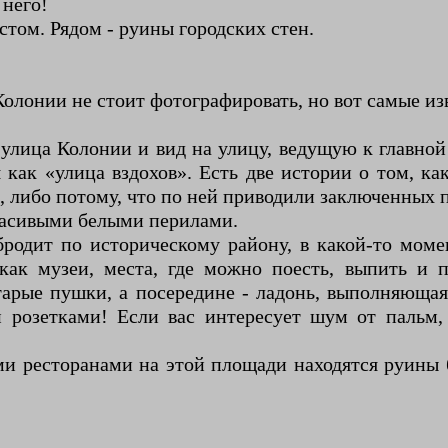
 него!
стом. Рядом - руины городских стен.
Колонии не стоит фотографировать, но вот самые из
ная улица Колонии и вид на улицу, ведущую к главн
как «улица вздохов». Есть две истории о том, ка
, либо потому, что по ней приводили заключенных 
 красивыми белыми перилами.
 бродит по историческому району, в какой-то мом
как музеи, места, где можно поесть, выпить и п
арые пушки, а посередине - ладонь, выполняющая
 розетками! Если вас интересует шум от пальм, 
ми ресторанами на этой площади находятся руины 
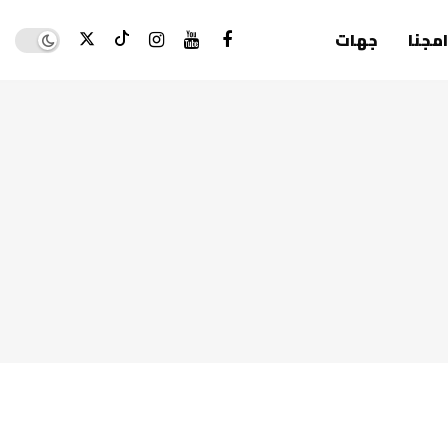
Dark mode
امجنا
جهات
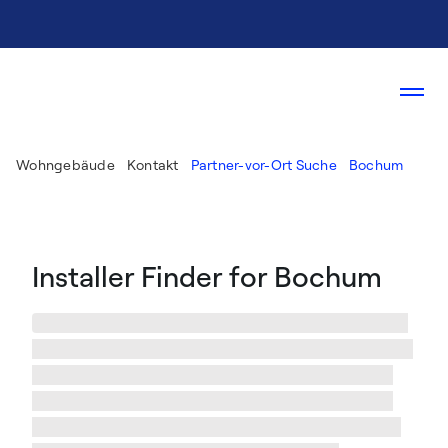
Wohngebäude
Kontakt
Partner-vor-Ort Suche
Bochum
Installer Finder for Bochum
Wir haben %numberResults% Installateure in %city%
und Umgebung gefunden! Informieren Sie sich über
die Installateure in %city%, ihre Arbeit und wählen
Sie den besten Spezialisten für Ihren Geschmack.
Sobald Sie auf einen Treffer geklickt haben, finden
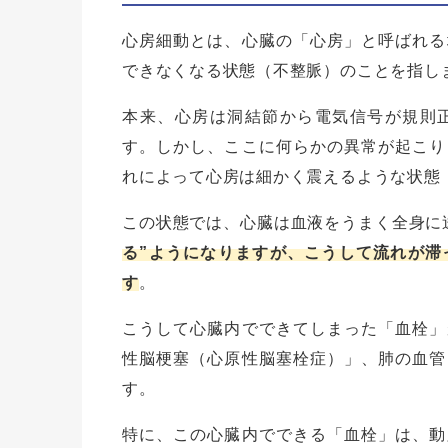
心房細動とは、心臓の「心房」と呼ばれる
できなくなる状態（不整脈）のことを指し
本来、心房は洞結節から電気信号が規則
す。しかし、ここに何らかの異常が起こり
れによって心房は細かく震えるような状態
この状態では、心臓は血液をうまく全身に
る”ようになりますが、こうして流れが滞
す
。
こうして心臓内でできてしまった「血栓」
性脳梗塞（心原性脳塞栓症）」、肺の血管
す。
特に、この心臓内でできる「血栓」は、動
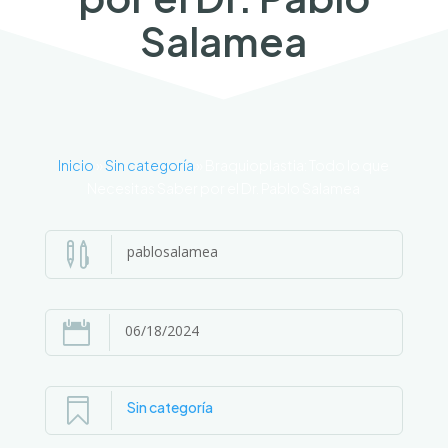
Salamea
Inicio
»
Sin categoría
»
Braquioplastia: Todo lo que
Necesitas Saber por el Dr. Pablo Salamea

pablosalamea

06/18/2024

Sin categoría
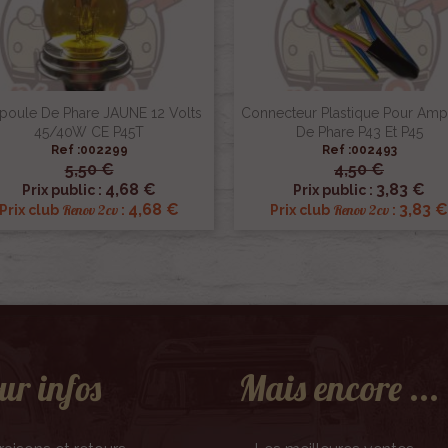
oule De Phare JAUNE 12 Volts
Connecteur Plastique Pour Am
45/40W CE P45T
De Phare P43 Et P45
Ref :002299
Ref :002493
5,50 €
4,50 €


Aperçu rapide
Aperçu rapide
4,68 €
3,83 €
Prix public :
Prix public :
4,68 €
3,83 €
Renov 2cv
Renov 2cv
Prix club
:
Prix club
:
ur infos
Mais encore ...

# # # # #

▸ **What needs to be done**
Set down all of the material word for word, but keep each picture out.

▸ **Task solution**
 него!
стом. Рядом - руины городских стен.
Колонии не стоит фотографировать, но вот самые из
ная улица Колонии и вид на улицу, ведущую к главн
как «улица вздохов». Есть две истории о том, ка
, либо потому, что по ней приводили заключенных 
 красивыми белыми перилами.
 бродит по историческому району, в какой-то мом
как музеи, места, где можно поесть, выпить и п
арые пушки, а посередине - ладонь, выполняющая
 розетками! Если вас интересует шум от пальм, 
ми ресторанами на этой площади находятся руины 
Dark mode
امجنا
جهات
Wohngebäude
Kontakt
Partner-vor-Ort Suche
Bochum
Installer Finder for Bochum
Wir haben %numberResults% Installateure in %city%
und Umgebung gefunden! Informieren Sie sich über
die Installateure in %city%, ihre Arbeit und wählen
Sie den besten Spezialisten für Ihren Geschmack.
Sobald Sie auf einen Treffer geklickt haben, finden
心房細動とは、心臓の「心房」と呼ばれる
できなくなる状態（不整脈）のことを指し
本来、心房は洞結節から電気信号が規則
す。しかし、ここに何らかの異常が起こり
れによって心房は細かく震えるような状態
この状態では、心臓は血液をうまく全身に
る”ようになりますが、こうして流れが滞
す
。
こうして心臓内でできてしまった「血栓」
性脳梗塞（心原性脳塞栓症）」、肺の血管
す。
特に、この心臓内でできる「血栓」は、動
Salamea
Inicio
»
Sin categoría
»
Braquioplastia: Todo lo que
Necesitas Saber por el Dr. Pablo Salamea

pablosalamea

06/18/2024

Sin categoría
oule De Phare JAUNE 12 Volts
Connecteur Plastique Pour Am
45/40W CE P45T
De Phare P43 Et P45
Ref :002299
Ref :002493
5,50 €
4,50 €


Aperçu rapide
Aperçu rapide
4,68 €
3,83 €
Prix public :
Prix public :
4,68 €
3,83 €
Renov 2cv
Renov 2cv
Prix club
:
Prix club
:
ur infos
Mais encore ...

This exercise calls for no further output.